A traditional Sicilian treat often served during holidays and festivals, Pignolata Siciliana is made of tiny deep-fried dough balls coated in golden honey and sprinkled with crunchy pine nuts. These sticky-sweet bites are addictive, aromatic, and full of Mediterranean charm. Sometimes shaped into a mound or a wreath, they’re a true celebration on a plate—perfect for sharing with friends and family.
Ingredients
For the dough balls:
- 2 cups all-purpose flour
- 2 tablespoons granulated sugar
- ¼ teaspoon salt
- 3 large eggs
- 1 tablespoon unsalted butter, softened
- ½ teaspoon lemon zest
- ½ teaspoon vanilla extract
- Oil for frying (vegetable or sunflower)
For the honey glaze:
- ½ cup honey
- ¼ cup granulated sugar
- 1 tablespoon lemon juice
- ¼ teaspoon cinnamon (optional)
To garnish:
- ¼ cup pine nuts, lightly toasted
- Colorful sprinkles or candied fruit (optional, for festive presentation)
How to Make Pignolata Siciliana
Step 1: Make the Dough
In a large bowl, mix flour, sugar, and salt. Add eggs, butter, lemon zest, and vanilla. Stir until a dough forms. Knead on a floured surface for 5–7 minutes until smooth and elastic. Cover with a towel and let rest for 30 minutes.
Step 2: Shape the Dough
Cut dough into small portions and roll into ropes about ½ inch thick. Slice into ½-inch pieces and roll each into a small ball (about the size of a marble).
Step 3: Fry the Dough Balls
Heat oil in a deep pan to 350°F (175°C). Fry dough balls in batches until golden and puffed, about 2–3 minutes per batch. Remove with a slotted spoon and drain on paper towels.

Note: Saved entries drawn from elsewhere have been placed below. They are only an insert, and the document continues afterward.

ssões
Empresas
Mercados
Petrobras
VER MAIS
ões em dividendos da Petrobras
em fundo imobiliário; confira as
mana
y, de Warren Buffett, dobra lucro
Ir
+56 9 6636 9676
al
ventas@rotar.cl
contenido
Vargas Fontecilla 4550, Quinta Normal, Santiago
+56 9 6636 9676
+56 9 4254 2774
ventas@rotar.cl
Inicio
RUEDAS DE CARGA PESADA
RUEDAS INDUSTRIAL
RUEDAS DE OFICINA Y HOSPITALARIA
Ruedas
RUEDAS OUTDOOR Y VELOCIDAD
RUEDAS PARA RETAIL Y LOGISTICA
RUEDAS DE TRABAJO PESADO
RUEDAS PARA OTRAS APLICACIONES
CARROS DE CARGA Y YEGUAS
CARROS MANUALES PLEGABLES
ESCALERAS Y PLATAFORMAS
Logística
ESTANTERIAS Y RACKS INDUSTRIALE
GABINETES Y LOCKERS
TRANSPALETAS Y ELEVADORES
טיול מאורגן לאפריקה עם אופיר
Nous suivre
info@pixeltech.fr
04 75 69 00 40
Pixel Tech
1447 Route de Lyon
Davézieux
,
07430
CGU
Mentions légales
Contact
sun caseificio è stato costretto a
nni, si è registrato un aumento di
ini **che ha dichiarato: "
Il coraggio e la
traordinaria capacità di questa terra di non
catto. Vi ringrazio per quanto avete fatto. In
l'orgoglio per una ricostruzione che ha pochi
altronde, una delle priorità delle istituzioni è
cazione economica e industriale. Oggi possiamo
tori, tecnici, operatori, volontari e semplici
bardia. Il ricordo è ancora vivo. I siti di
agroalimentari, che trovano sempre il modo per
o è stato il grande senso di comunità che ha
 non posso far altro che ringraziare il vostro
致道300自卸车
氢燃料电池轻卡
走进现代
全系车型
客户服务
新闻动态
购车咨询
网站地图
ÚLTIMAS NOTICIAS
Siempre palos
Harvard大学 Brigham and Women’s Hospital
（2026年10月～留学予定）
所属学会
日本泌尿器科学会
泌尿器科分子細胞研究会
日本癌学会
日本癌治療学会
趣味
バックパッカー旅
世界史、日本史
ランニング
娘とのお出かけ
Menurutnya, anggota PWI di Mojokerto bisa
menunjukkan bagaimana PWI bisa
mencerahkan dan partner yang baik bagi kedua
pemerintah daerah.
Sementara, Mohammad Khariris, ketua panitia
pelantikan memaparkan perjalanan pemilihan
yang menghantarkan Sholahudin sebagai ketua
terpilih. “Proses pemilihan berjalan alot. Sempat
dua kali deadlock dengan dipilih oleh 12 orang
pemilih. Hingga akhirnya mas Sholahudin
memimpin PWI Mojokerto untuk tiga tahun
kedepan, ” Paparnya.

Step 4: Prepare the Honey Glaze
In a large saucepan, combine honey, sugar, lemon juice, and cinnamon (if using). Heat over medium-low heat, stirring until the sugar dissolves and the mixture bubbles gently—about 3–4 minutes.
Step 5: Coat the Dough Balls
Add the fried dough balls to the honey glaze and stir to coat evenly. Let them simmer for 1–2 minutes in the syrup, then remove from heat.
Step 6: Shape and Garnish
Transfer glazed balls to a serving platter. Shape into a mound, wreath, or ring while still warm. Sprinkle with toasted pine nuts and optional sprinkles or candied fruit. Let cool until the honey glaze sets.
Helpful Tips
- Don’t overcrowd the fryer—fry in small batches for even coloring.
- Wet your hands lightly before shaping to avoid sticking.
- Use lemon zest in the honey glaze for extra citrus aroma.
Substitutions and Variations
- Nut-Free Version: Skip the pine nuts and use festive sprinkles.
- Almond Twist: Replace pine nuts with chopped toasted almonds.
- Chocolate Drizzle: Add a drizzle of melted dark chocolate for a modern variation.
Frequently Asked Questions
Is Pignolata the same as Struffoli?
They’re very similar! Pignolata is Sicilian, often made with pine nuts and a slightly firmer dough. Struffoli is Neapolitan and more common during Christmas.
Can I make this ahead?
Yes! It keeps well for 2–3 days at room temperature. Just cover loosely so the honey glaze doesn’t get sticky.
Can I bake the dough instead of frying?
Frying gives the traditional texture, but you can try baking the dough balls at 375°F (190°C) for 10–12 minutes. They’ll be drier and less puffed.
Storage Instructions
- Room Temperature: Store in a lightly covered container for up to 3 days.
- Freezer: Not recommended, as the honey glaze can crystalize.
More Recipes to Try
- Fried S’mores Bombs – Gooey chocolate-marshmallow treats.
- Crispy Homemade Fried Cheese Bites – Savory, crispy snack.
- Mini Ricotta Donuts – Sweet, pillowy Italian bites.
- Apple Cinnamon Cottage Cheese Bites – A lighter, baked alternative.
Pignolata Siciliana is more than a dessert—it’s a beautiful tradition passed down through generations. Crisp on the outside, soft inside, and coated in sweet honey with crunchy pine nuts, it’s a joyful bite-sized indulgence that captures the spirit of Sicilian celebration in every mouthful.